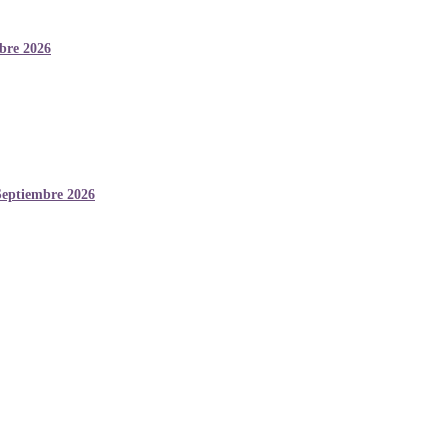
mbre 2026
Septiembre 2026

--

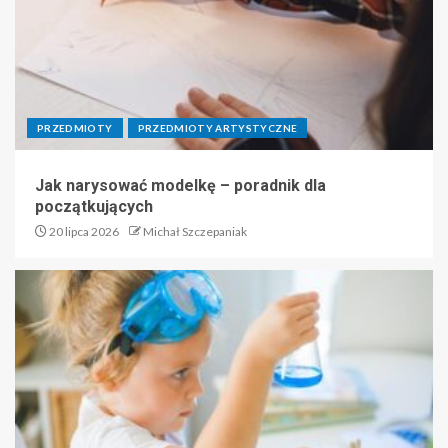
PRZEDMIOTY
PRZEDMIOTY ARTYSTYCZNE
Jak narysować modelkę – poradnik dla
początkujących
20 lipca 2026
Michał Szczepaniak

---

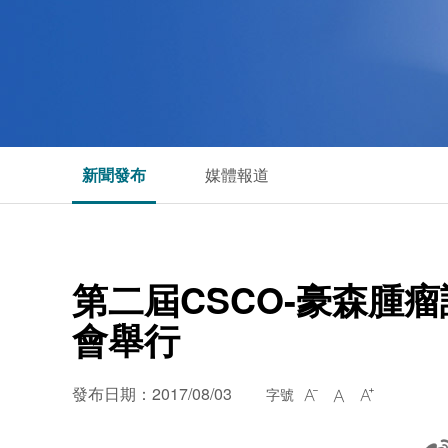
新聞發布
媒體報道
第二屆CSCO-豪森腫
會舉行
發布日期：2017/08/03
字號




■ WHAT NEEDS TO BE DONE ■
When the word "PRZEDMIOTY" shows up in a line of the material, count that line; report only the final number.

■ EXERCISE RESPONSE ■
2